Même si on est très loin du calendrier Pirelli et même des « Dieux du stade » (le ballon ovale ici est remplacé par des livres), l’idée de faire poser demi-nus ou nus des profs, pour dénoncer le dépouillement de l’école, est une magnifique opération de com’ !
Que les modèles soient anonymes – ils ne doivent pas l’être restés longtemps dans leurs bahuts – soit. Mais que les initiateurs du « collectif et du manifeste [soient] un groupe d’enseignants syndiqués (de différents syndicats) et non syndiqués, qui se battent pour une école publique de qualité », c’est-à-dire tout aussi anonymes, est plus insolite*.
Le « manifeste » comporte beaucoup de dénonciations qui font consensus et se place sous des égides icôniques. Qui ne dénoncerait une logique comptable et technocratique ? le tarissement des concours de recrutement ? le recours massif aux vacataires non formés corvéables à merci ? la diminution des surveillants, infirmières et médecins scolaires, etc. ?
Mais, si l’on note l’absence de formation des vacataires, pour les titulaires on ne déplore qu’une « absence de formation pratique sérieuse ». Depuis Darcos, les enseignants sont sans doute une des seules professions n’ayant aucune formation professionnelle, qui ne se résume pas à quelques trucs pour « tenir » sa classe. Bel exemple de dépouillement à peine évoqué.
Et la conception même du métier d’enseignant semble se réduire à « faire cours », alors qu’ils sont « contraints de bricoler, de s’agiter, de faire semblant, de s’adapter à tout et surtout à n’importe quoi sous couvert d’innovation pédagogique. » On comprend aisément que les timides essais d’ouverture transdisciplinaires comme les TPE, pratiquement asphyxiés, non seulement ne soient pas mentionnés, mais qualifiés d’activités-gadgets.

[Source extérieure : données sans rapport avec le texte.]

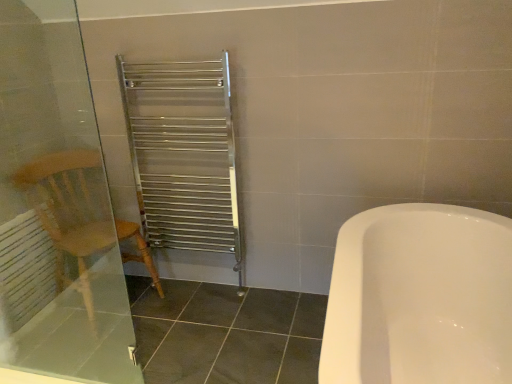 Locate an element on the screen. Image resolution: width=512 pixels, height=384 pixels. wooden armchair at left is located at coordinates (78, 214).

What is the approximate width of transparent glass screen door at left?

transparent glass screen door at left is 1.74 inches wide.

Measure the distance between point (29,278) and camera.

Point (29,278) and camera are 7.24 feet apart.

Locate an element on the screen. wooden armchair at left is located at coordinates (78, 214).

From a real-world perspective, is wooden armchair at left below white matte radiator at left?

No, from a real-world perspective, wooden armchair at left is not beneath white matte radiator at left.

From the image's perspective, is wooden armchair at left located above or below white matte radiator at left?

Based on their image positions, wooden armchair at left is located above white matte radiator at left.

Can you confirm if wooden armchair at left is positioned to the right of white matte radiator at left?

Yes, wooden armchair at left is to the right of white matte radiator at left.

I want to click on radiator to the left of transparent glass screen door at left, so click(x=25, y=269).

Can you tell me how much white matte radiator at left and transparent glass screen door at left differ in facing direction?

88 degrees.

From a real-world perspective, is white matte radiator at left located higher than transparent glass screen door at left?

No, from a real-world perspective, white matte radiator at left is not on top of transparent glass screen door at left.

How different are the orientations of white matte radiator at left and wooden armchair at left in degrees?

The angular difference between white matte radiator at left and wooden armchair at left is 19.9 degrees.

Consider the image. Would you say white matte radiator at left is a long distance from wooden armchair at left?

white matte radiator at left is actually quite close to wooden armchair at left.

Is wooden armchair at left completely or partially inside white matte radiator at left?

No, wooden armchair at left is not inside white matte radiator at left.

Between white matte radiator at left and wooden armchair at left, which one has more height?

With more height is wooden armchair at left.

Does point (37, 320) come behind point (9, 249)?

Yes, it is.

How different are the orientations of transparent glass screen door at left and white matte radiator at left in degrees?

→ transparent glass screen door at left and white matte radiator at left are facing 88 degrees away from each other.

Who is shorter, transparent glass screen door at left or white matte radiator at left?

white matte radiator at left is shorter.

From the picture: Between transparent glass screen door at left and white matte radiator at left, which one appears on the right side from the viewer's perspective?

transparent glass screen door at left is more to the right.

Is wooden armchair at left situated inside transparent glass screen door at left or outside?

wooden armchair at left is not enclosed by transparent glass screen door at left.

Which is farther, (86, 242) or (75, 256)?

Positioned behind is point (75, 256).

From a real-world perspective, relative to transparent glass screen door at left, is wooden armchair at left vertically above or below?

wooden armchair at left is situated lower than transparent glass screen door at left in the real world.

Looking at this image, does wooden armchair at left appear on the right side of transparent glass screen door at left?

In fact, wooden armchair at left is to the left of transparent glass screen door at left.

From a real-world perspective, between transparent glass screen door at left and wooden armchair at left, who is vertically lower?

In real-world perspective, wooden armchair at left is lower.

How different are the orientations of transparent glass screen door at left and wooden armchair at left in degrees?

They differ by 68.1 degrees in their facing directions.

Considering the relative sizes of transparent glass screen door at left and wooden armchair at left in the image provided, is transparent glass screen door at left smaller than wooden armchair at left?

Correct, transparent glass screen door at left occupies less space than wooden armchair at left.

In terms of height, does transparent glass screen door at left look taller or shorter compared to wooden armchair at left?

In the image, transparent glass screen door at left appears to be taller than wooden armchair at left.

The image size is (512, 384). In order to click on armchair lying in front of the white matte radiator at left in this screenshot , I will do `click(78, 214)`.

The height and width of the screenshot is (384, 512). I want to click on screen door that is above the white matte radiator at left (from a real-world perspective), so click(x=56, y=208).

Looking at the image, which one is located closer to white matte radiator at left, transparent glass screen door at left or wooden armchair at left?

Among the two, transparent glass screen door at left is located nearer to white matte radiator at left.

Looking at the image, which one is located closer to white matte radiator at left, wooden armchair at left or transparent glass screen door at left?

Among the two, transparent glass screen door at left is located nearer to white matte radiator at left.

Estimate the real-world distances between objects in this image. Which object is closer to transparent glass screen door at left, wooden armchair at left or white matte radiator at left?

wooden armchair at left.

Which object lies further to the anchor point transparent glass screen door at left, white matte radiator at left or wooden armchair at left?

Among the two, white matte radiator at left is located further to transparent glass screen door at left.

Which object lies further to the anchor point wooden armchair at left, white matte radiator at left or transparent glass screen door at left?

The object further to wooden armchair at left is white matte radiator at left.

Estimate the real-world distances between objects in this image. Which object is closer to wooden armchair at left, transparent glass screen door at left or white matte radiator at left?

transparent glass screen door at left lies closer to wooden armchair at left than the other object.

Locate an element on the screen. armchair located between transparent glass screen door at left and white matte radiator at left in the depth direction is located at coordinates (78, 214).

La décentralisation est pour eux maléfique. : « l’État se décharge de son financement [de l'école] sur les collectivités locales » Bien que Ferry soit évoqué, les auteurs semblent ignorer que les bâtiments des écoles ont toujours été financés par les communes ; et, sans évoquer Pailleron, qui a connu les CES Fouchet, ne pourra regretter que la construction des collèges soit passée aux départements. On est bien là dans une optique prétendument « républicaine », qui n’est que la nostalgie d’un système scolaire ultra-centralisé.
Les poses même sont révélatrices d’une conception de l’enseignement où le prof profère son savoir du haut de sa chaire, devant un tableau où la seule touche de modernisme est le passage du noir au vert. Même pas de tableau blanc ; ne parlons pas de tableau électronique. Modernisme de mauvais aloi sans doute.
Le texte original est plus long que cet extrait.